É preciso considerar que tal debate veio a público na década de 1990, a partir da contribuição dos movimentos citados anteriormente, mas também de pesquisadores, organismos internacionais e gestores municipais e estaduais, que passaram a inserir a pauta no cenário público.

Ainda de forma preliminar, e na maioria dos casos pouco estruturados, diversos municípios brasileiros constituíram assessorias, coordenadorias, secretarias e programas no âmbito do Poder Executivo com atribuições específicas de atendimento a demandas dos jovens.

Tendo como referência a história recente, os anos de 2003 e 2004 podem ser considerados um marco importante. Em torno do tema juventude, mobilizaram-se a sociedade civil, o Legislativo e o Executivo. Entre as várias iniciativas, além das da Unesco, das ONGs e das universidades, que já vinham produzindo sobre o tema, destacou-se o Projeto Juventude, realizado pelo Instituto Cidadania, que elaborou uma ampla pesquisa ouvindo jovens, fazendo interlocuções com movimentos sociais, além de livros e um importante documento sobre a constituição de uma política nacional.

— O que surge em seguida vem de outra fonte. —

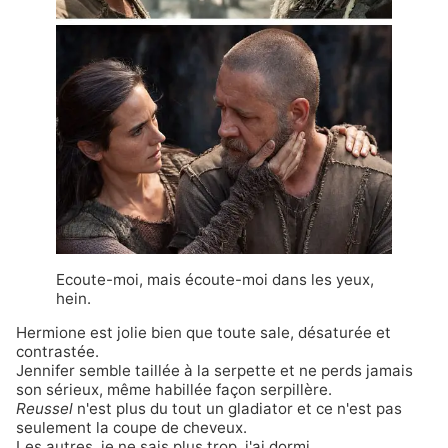
Ecoute-moi, mais écoute-moi dans les yeux,
hein.
Hermione est jolie bien que toute sale, désaturée et
contrastée.
Jennifer semble taillée à la serpette et ne perds jamais
son sérieux, même habillée façon serpillère.
Reussel
n'est plus du tout un gladiator et ce n'est pas
seulement la coupe de cheveux.
Les autres, je ne sais plus trop, j'ai dormi.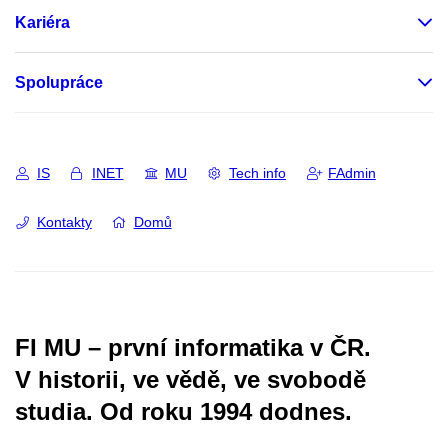
Kariéra
Spolupráce
IS
INET
MU
Tech info
FAdmin
Kontakty
Domů
FI MU – první informatika v ČR.
V historii, ve vědě, ve svobodě
studia.
Od roku 1994 dodnes.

Nessa pesquisa, registram-se dados marcantes sobre a vulnerabilidade juvenil. Conforme dados da Pnad de 2001, dos jovens de 16 a 24 anos, 21% apenas estudam; 5% estudam e procuram emprego; 19% estudam e trabalham; 35% apenas trabalham; 6% não estudam e procuram emprego; e 14% não estudam, não trabalham, nem procuram emprego. Menos da metade dos jovens estuda, ou seja, 45%, enquanto 65% estão no mercado de trabalho ­ 54% ocupados, 11% procurando emprego ­ e apenas 24% na interseção, isto é, estudam, trabalham e procuram emprego.

Para o Projeto Juventude, esses dados revelam que os jovens brasileiros enfrentam graves problemas de exclusão escolar, assim como necessidades e dificuldades frente ao mercado de trabalho. Cabe salientar, ainda, que o mais alto grau de exclusão social se expressa na situação dos jovens que não estudam, não trabalham, nem procuram emprego, representando 14% do total, ou seja, um número próximo a 5 milhões.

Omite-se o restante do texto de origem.